- Genre: Travel
- Presented by: John Stephenson Jack Douglas
- Country of origin: United States
- Original language: English

Original release
- Network: ABC
- Release: July 16, 1956 – August 31, 1959

= Bold Journey =

American travelogue program (1956–1959)

Bold Journey is a travelogue program broadcast by ABC television in the United States from July 16, 1956, until August 31, 1959.

Bold Journey consisted of films taken by explorers and adventurers during their travels to remote parts of the world. The films were usually set up by an interview between a program host and the guest, who then narrated his film with the aid of helpful questions from the host. The initial host was John Stephenson; Jack Douglas became host effective with the October 28, 1957 broadcast.
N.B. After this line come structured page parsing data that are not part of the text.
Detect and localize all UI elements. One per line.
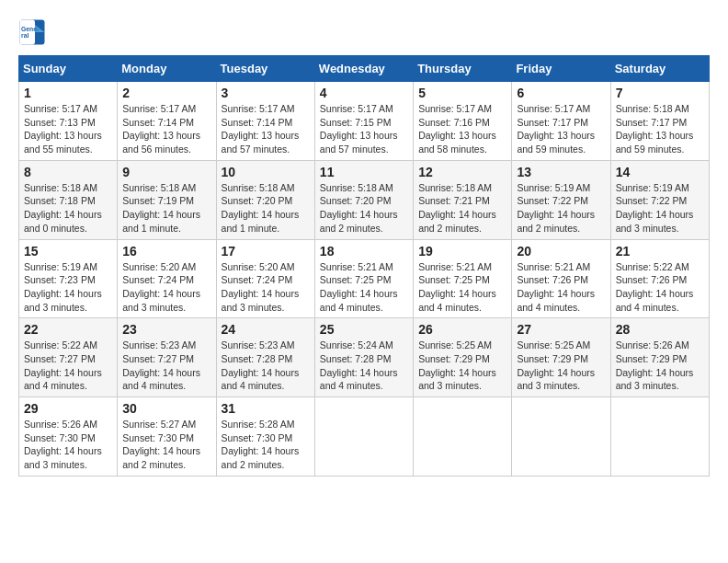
day-detail: Sunrise: 5:19 AMSunset: 7:22 PMDaylight:… [616,182,694,234]
day-detail: Sunrise: 5:22 AMSunset: 7:27 PMDaylight:… [24,339,102,391]
day-detail: Sunrise: 5:20 AMSunset: 7:24 PMDaylight:… [222,261,300,313]
day-detail: Sunrise: 5:17 AMSunset: 7:13 PMDaylight:… [24,103,102,155]
day-number: 12 [418,165,506,179]
day-number: 9 [122,165,210,179]
day-number: 7 [616,86,704,100]
day-number: 16 [122,244,210,259]
day-detail: Sunrise: 5:19 AMSunset: 7:23 PMDaylight:… [24,261,102,313]
calendar-cell: 20 Sunrise: 5:21 AMSunset: 7:26 PMDaylig… [512,239,610,318]
calendar-cell: 26 Sunrise: 5:25 AMSunset: 7:29 PMDaylig… [414,318,512,397]
calendar-cell: 29 Sunrise: 5:26 AMSunset: 7:30 PMDaylig… [19,397,118,477]
col-friday: Friday [512,56,610,82]
day-detail: Sunrise: 5:21 AMSunset: 7:26 PMDaylight:… [517,261,595,313]
col-saturday: Saturday [610,56,709,82]
calendar-week-3: 15 Sunrise: 5:19 AMSunset: 7:23 PMDaylig… [19,239,710,318]
day-number: 18 [320,244,408,259]
day-number: 24 [222,322,310,337]
calendar-cell: 21 Sunrise: 5:22 AMSunset: 7:26 PMDaylig… [610,239,709,318]
svg-text:ral: ral [21,32,28,39]
day-number: 5 [418,86,506,100]
logo-icon: Gene- ral [18,18,46,46]
day-number: 6 [517,86,605,100]
col-sunday: Sunday [19,56,118,82]
calendar-week-1: 1 Sunrise: 5:17 AMSunset: 7:13 PMDayligh… [19,82,710,161]
day-detail: Sunrise: 5:17 AMSunset: 7:17 PMDaylight:… [517,103,595,155]
day-detail: Sunrise: 5:21 AMSunset: 7:25 PMDaylight:… [418,261,496,313]
calendar-cell: 9 Sunrise: 5:18 AMSunset: 7:19 PMDayligh… [118,160,216,239]
day-detail: Sunrise: 5:27 AMSunset: 7:30 PMDaylight:… [122,419,200,470]
day-detail: Sunrise: 5:22 AMSunset: 7:26 PMDaylight:… [616,261,694,313]
day-number: 21 [616,244,704,259]
day-number: 26 [418,322,506,337]
day-number: 31 [222,401,310,416]
day-number: 22 [24,322,112,337]
day-detail: Sunrise: 5:18 AMSunset: 7:17 PMDaylight:… [616,103,694,155]
day-number: 10 [222,165,310,179]
calendar-cell: 6 Sunrise: 5:17 AMSunset: 7:17 PMDayligh… [512,82,610,161]
calendar-cell: 11 Sunrise: 5:18 AMSunset: 7:20 PMDaylig… [314,160,413,239]
day-detail: Sunrise: 5:18 AMSunset: 7:18 PMDaylight:… [24,182,102,234]
day-detail: Sunrise: 5:18 AMSunset: 7:19 PMDaylight:… [122,182,200,234]
calendar-cell [610,397,709,477]
calendar-cell [314,397,413,477]
day-number: 14 [616,165,704,179]
calendar-cell: 8 Sunrise: 5:18 AMSunset: 7:18 PMDayligh… [19,160,118,239]
day-number: 2 [122,86,210,100]
calendar-cell: 12 Sunrise: 5:18 AMSunset: 7:21 PMDaylig… [414,160,512,239]
day-detail: Sunrise: 5:18 AMSunset: 7:20 PMDaylight:… [222,182,300,234]
col-tuesday: Tuesday [216,56,314,82]
calendar-cell: 24 Sunrise: 5:23 AMSunset: 7:28 PMDaylig… [216,318,314,397]
calendar-cell: 13 Sunrise: 5:19 AMSunset: 7:22 PMDaylig… [512,160,610,239]
col-wednesday: Wednesday [314,56,413,82]
day-detail: Sunrise: 5:28 AMSunset: 7:30 PMDaylight:… [222,419,300,470]
day-detail: Sunrise: 5:24 AMSunset: 7:28 PMDaylight:… [320,339,398,391]
calendar-cell [512,397,610,477]
calendar-cell: 30 Sunrise: 5:27 AMSunset: 7:30 PMDaylig… [118,397,216,477]
calendar-cell: 16 Sunrise: 5:20 AMSunset: 7:24 PMDaylig… [118,239,216,318]
day-detail: Sunrise: 5:23 AMSunset: 7:27 PMDaylight:… [122,339,200,391]
calendar-cell: 18 Sunrise: 5:21 AMSunset: 7:25 PMDaylig… [314,239,413,318]
calendar-cell: 5 Sunrise: 5:17 AMSunset: 7:16 PMDayligh… [414,82,512,161]
calendar-table: Sunday Monday Tuesday Wednesday Thursday… [18,55,710,477]
day-detail: Sunrise: 5:25 AMSunset: 7:29 PMDaylight:… [517,339,595,391]
header-row: Sunday Monday Tuesday Wednesday Thursday… [19,56,710,82]
day-number: 15 [24,244,112,259]
day-number: 27 [517,322,605,337]
col-monday: Monday [118,56,216,82]
day-detail: Sunrise: 5:20 AMSunset: 7:24 PMDaylight:… [122,261,200,313]
calendar-cell: 7 Sunrise: 5:18 AMSunset: 7:17 PMDayligh… [610,82,709,161]
calendar-cell: 3 Sunrise: 5:17 AMSunset: 7:14 PMDayligh… [216,82,314,161]
logo: Gene- ral [18,18,50,46]
day-detail: Sunrise: 5:18 AMSunset: 7:20 PMDaylight:… [320,182,398,234]
calendar-cell: 19 Sunrise: 5:21 AMSunset: 7:25 PMDaylig… [414,239,512,318]
calendar-cell: 23 Sunrise: 5:23 AMSunset: 7:27 PMDaylig… [118,318,216,397]
day-number: 25 [320,322,408,337]
day-detail: Sunrise: 5:26 AMSunset: 7:30 PMDaylight:… [24,419,102,470]
calendar-cell: 27 Sunrise: 5:25 AMSunset: 7:29 PMDaylig… [512,318,610,397]
day-number: 3 [222,86,310,100]
calendar-cell: 14 Sunrise: 5:19 AMSunset: 7:22 PMDaylig… [610,160,709,239]
calendar-week-5: 29 Sunrise: 5:26 AMSunset: 7:30 PMDaylig… [19,397,710,477]
header: Gene- ral [18,18,710,46]
calendar-cell [414,397,512,477]
day-detail: Sunrise: 5:17 AMSunset: 7:16 PMDaylight:… [418,103,496,155]
calendar-cell: 22 Sunrise: 5:22 AMSunset: 7:27 PMDaylig… [19,318,118,397]
col-thursday: Thursday [414,56,512,82]
day-number: 23 [122,322,210,337]
day-detail: Sunrise: 5:19 AMSunset: 7:22 PMDaylight:… [517,182,595,234]
day-detail: Sunrise: 5:17 AMSunset: 7:14 PMDaylight:… [222,103,300,155]
day-detail: Sunrise: 5:25 AMSunset: 7:29 PMDaylight:… [418,339,496,391]
day-number: 29 [24,401,112,416]
calendar-cell: 10 Sunrise: 5:18 AMSunset: 7:20 PMDaylig… [216,160,314,239]
svg-text:Gene-: Gene- [21,26,39,32]
day-number: 19 [418,244,506,259]
day-number: 13 [517,165,605,179]
calendar-cell: 17 Sunrise: 5:20 AMSunset: 7:24 PMDaylig… [216,239,314,318]
calendar-cell: 1 Sunrise: 5:17 AMSunset: 7:13 PMDayligh… [19,82,118,161]
calendar-cell: 31 Sunrise: 5:28 AMSunset: 7:30 PMDaylig… [216,397,314,477]
day-number: 28 [616,322,704,337]
calendar-cell: 15 Sunrise: 5:19 AMSunset: 7:23 PMDaylig… [19,239,118,318]
calendar-week-2: 8 Sunrise: 5:18 AMSunset: 7:18 PMDayligh… [19,160,710,239]
day-number: 1 [24,86,112,100]
day-number: 20 [517,244,605,259]
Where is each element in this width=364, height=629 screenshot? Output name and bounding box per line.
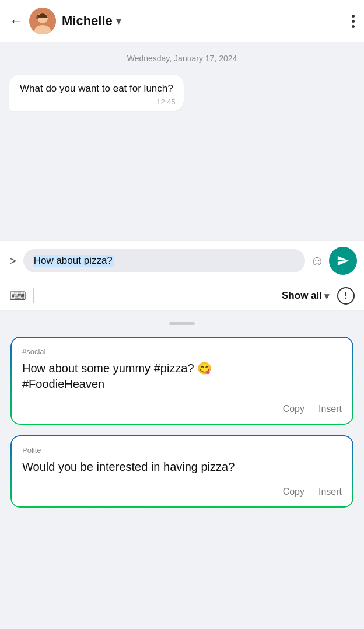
suggestion-card-1: Polite Would you be interested in having… bbox=[9, 434, 355, 509]
card-0-text: How about some yummy #pizza? 😋#FoodieHea… bbox=[22, 361, 342, 392]
info-button[interactable]: ! bbox=[337, 287, 355, 305]
more-options-button[interactable] bbox=[352, 15, 355, 28]
card-0-actions: Copy Insert bbox=[22, 401, 342, 417]
toolbar-divider bbox=[33, 288, 34, 303]
date-label: Wednesday, January 17, 2024 bbox=[9, 54, 355, 63]
send-icon bbox=[337, 254, 349, 267]
keyboard-icon[interactable]: ⌨ bbox=[9, 289, 26, 303]
message-text: What do you want to eat for lunch? bbox=[20, 83, 173, 94]
card-1-tag: Polite bbox=[22, 446, 342, 455]
card-0-tag: #social bbox=[22, 347, 342, 356]
card-1-text: Would you be interested in having pizza? bbox=[22, 459, 342, 475]
avatar bbox=[29, 8, 56, 34]
emoji-button[interactable]: ☺ bbox=[310, 253, 324, 269]
suggestions-toolbar: ⌨ Show all ▾ ! bbox=[0, 281, 364, 311]
drag-handle-area bbox=[0, 311, 364, 330]
dot2 bbox=[352, 20, 355, 23]
card-0-insert-button[interactable]: Insert bbox=[318, 401, 342, 417]
chat-header: ← Michelle ▾ bbox=[0, 0, 364, 42]
card-1-insert-button[interactable]: Insert bbox=[318, 484, 342, 499]
message-row-received: What do you want to eat for lunch? 12:45 bbox=[9, 75, 355, 111]
expand-input-button[interactable]: > bbox=[7, 252, 19, 270]
message-input-wrapper: How about pizza? bbox=[23, 249, 306, 272]
header-name-row: Michelle ▾ bbox=[62, 13, 352, 29]
dot1 bbox=[352, 15, 355, 18]
suggestion-card-0: #social How about some yummy #pizza? 😋#F… bbox=[9, 336, 355, 426]
card-0-copy-button[interactable]: Copy bbox=[283, 401, 304, 417]
message-input[interactable]: How about pizza? bbox=[33, 255, 114, 267]
message-bubble-received: What do you want to eat for lunch? 12:45 bbox=[9, 75, 184, 111]
info-icon: ! bbox=[344, 291, 347, 301]
back-button[interactable]: ← bbox=[9, 14, 23, 28]
card-1-copy-button[interactable]: Copy bbox=[283, 484, 304, 499]
send-button[interactable] bbox=[329, 247, 357, 275]
chat-area: Wednesday, January 17, 2024 What do you … bbox=[0, 42, 364, 240]
drag-pill bbox=[169, 322, 195, 325]
input-bar: > How about pizza? ☺ bbox=[0, 240, 364, 281]
suggestions-list: #social How about some yummy #pizza? 😋#F… bbox=[0, 330, 364, 520]
contact-name: Michelle bbox=[62, 13, 113, 29]
show-all-label: Show all bbox=[282, 290, 322, 302]
show-all-button[interactable]: Show all ▾ bbox=[282, 290, 329, 302]
message-time: 12:45 bbox=[156, 97, 176, 106]
dot3 bbox=[352, 25, 355, 28]
name-dropdown-icon[interactable]: ▾ bbox=[116, 15, 121, 27]
card-1-actions: Copy Insert bbox=[22, 484, 342, 499]
show-all-chevron-icon: ▾ bbox=[324, 291, 329, 302]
Bold Journey was initially shown on Mondays from 7:30 to 8 p.m. Eastern Time. In February 1957 it was moved to Thursdays from 9:30 to 10 p.m. E. T. In June 1957 it was moved to Mondays from 8:30 to 9 p.m. E. T., remaining in that time slot until it went off the air.

Initially, Bold Journey was scheduled against The Gordon MacRae Show on NBC and Arthur Godfrey's Talent Scouts on CBS. The next fall, while Bold Journey remained opposite Wells Fargo on NBC, its new competition from CBS in its time slot was Father Knows Best. Bold Journey became one of the lowest-rated prime time programs of its era, but managed to remain on the air as long as it did due to its very low production costs relative to scripted programs, which was an important factor to ABC, which in that era had a considerably smaller budget than the other two U.S. commercial television networks. However, in the fall of 1959, ABC decided to forgo this approach and attempt to compete directly for viewers with the other networks in this time slot, and Bold Journey was replaced by one of the most expensively produced series of the era, Warner Bros.' Cheyenne.